**DATA SHOWN:**
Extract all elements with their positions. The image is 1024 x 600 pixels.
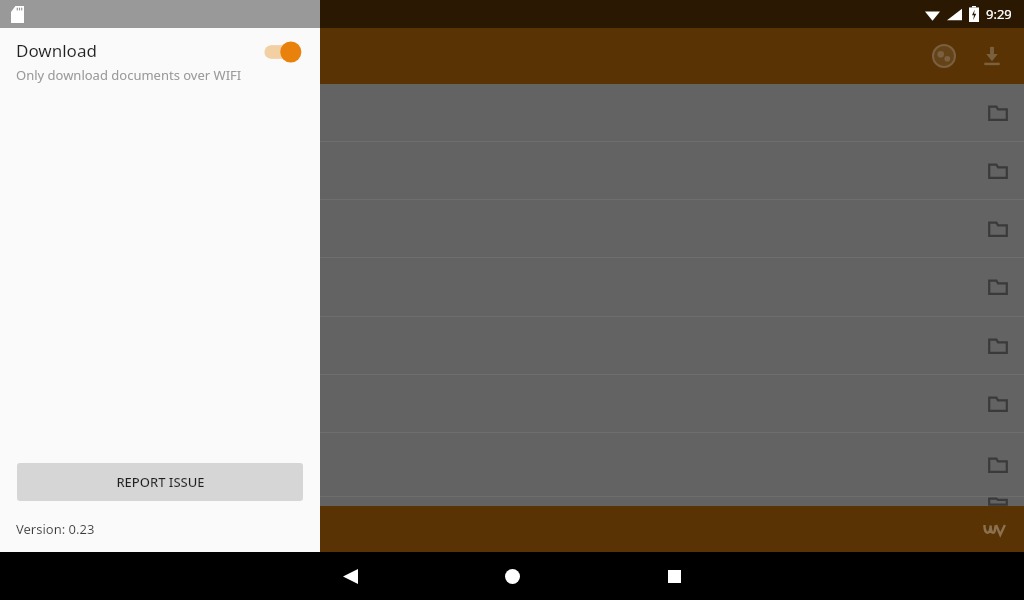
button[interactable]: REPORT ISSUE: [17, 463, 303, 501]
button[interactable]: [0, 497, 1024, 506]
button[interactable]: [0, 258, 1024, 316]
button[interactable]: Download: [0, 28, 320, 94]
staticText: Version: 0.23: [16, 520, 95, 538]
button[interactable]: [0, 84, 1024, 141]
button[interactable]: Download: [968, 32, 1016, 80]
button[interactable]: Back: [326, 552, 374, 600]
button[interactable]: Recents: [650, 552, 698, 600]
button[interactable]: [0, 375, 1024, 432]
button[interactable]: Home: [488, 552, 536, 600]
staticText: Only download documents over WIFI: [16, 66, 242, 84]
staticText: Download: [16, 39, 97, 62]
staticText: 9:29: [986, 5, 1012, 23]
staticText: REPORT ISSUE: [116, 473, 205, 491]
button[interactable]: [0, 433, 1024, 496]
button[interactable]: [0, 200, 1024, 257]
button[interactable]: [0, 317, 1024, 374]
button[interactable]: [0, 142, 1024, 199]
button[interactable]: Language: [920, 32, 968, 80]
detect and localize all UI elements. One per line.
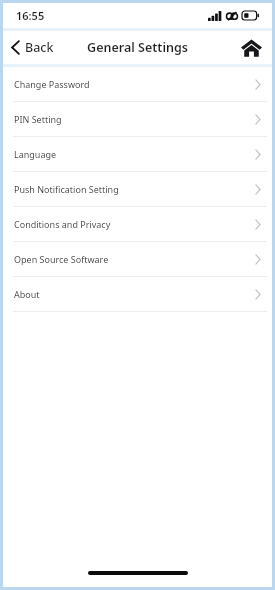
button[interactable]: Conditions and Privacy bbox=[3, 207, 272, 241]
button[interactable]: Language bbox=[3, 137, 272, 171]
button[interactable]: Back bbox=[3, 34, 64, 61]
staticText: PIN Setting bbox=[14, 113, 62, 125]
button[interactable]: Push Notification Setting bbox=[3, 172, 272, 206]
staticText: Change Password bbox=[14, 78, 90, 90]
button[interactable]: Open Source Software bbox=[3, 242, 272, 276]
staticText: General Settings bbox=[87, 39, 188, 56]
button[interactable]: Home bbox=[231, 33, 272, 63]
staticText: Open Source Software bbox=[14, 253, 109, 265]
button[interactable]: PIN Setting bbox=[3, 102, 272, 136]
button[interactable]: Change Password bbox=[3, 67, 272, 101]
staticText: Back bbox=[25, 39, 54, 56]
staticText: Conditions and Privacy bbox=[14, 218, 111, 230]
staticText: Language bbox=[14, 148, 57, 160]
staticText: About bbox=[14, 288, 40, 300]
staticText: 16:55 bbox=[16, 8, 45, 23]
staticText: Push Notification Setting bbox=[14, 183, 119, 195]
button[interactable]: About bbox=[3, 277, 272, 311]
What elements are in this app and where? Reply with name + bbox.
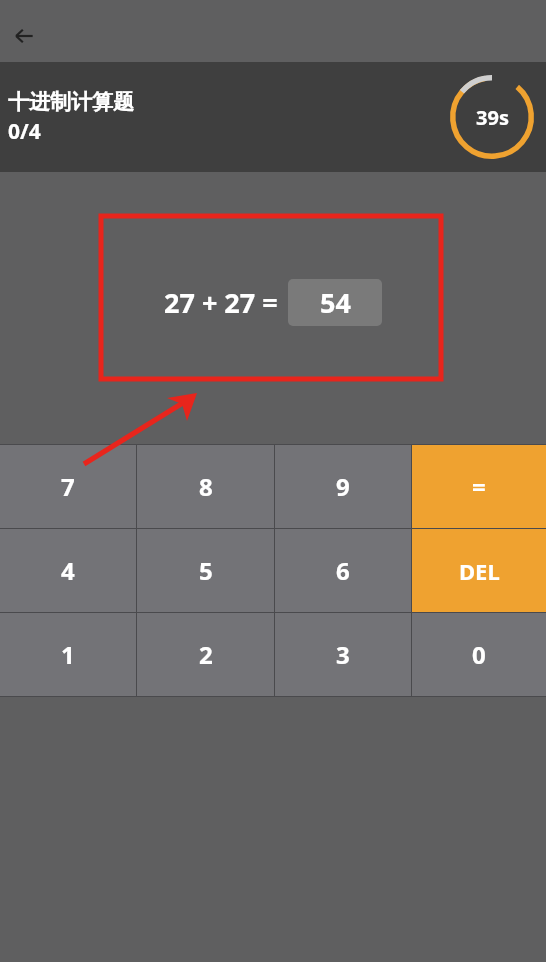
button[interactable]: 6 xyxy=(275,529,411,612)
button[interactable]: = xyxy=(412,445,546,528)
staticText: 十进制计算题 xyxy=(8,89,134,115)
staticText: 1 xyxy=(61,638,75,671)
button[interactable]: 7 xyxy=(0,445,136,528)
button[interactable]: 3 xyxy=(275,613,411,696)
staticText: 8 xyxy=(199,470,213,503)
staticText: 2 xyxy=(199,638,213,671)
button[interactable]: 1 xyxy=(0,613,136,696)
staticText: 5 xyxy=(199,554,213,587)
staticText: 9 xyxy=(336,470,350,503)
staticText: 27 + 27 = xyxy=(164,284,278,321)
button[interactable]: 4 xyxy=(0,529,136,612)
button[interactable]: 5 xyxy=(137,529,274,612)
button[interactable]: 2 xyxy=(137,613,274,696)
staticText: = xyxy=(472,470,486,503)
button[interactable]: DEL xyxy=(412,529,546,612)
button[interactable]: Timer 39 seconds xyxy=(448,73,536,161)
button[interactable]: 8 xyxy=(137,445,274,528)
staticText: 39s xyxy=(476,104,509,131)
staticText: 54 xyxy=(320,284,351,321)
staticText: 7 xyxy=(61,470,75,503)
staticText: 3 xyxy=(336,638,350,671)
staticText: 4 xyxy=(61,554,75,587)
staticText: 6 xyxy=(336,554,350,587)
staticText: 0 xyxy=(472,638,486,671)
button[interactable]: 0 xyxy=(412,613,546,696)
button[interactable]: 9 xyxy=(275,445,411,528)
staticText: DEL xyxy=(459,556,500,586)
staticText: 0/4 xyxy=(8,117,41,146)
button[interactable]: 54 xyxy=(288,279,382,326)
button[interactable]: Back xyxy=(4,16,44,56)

**TASK GOAL:** Please report every line among the entries that includes "Language".

**ANSWER TO THIS TASK:**
button[interactable]: Language: [920, 32, 968, 80]
button[interactable]: Language bbox=[3, 137, 272, 171]
staticText: Language bbox=[14, 148, 57, 160]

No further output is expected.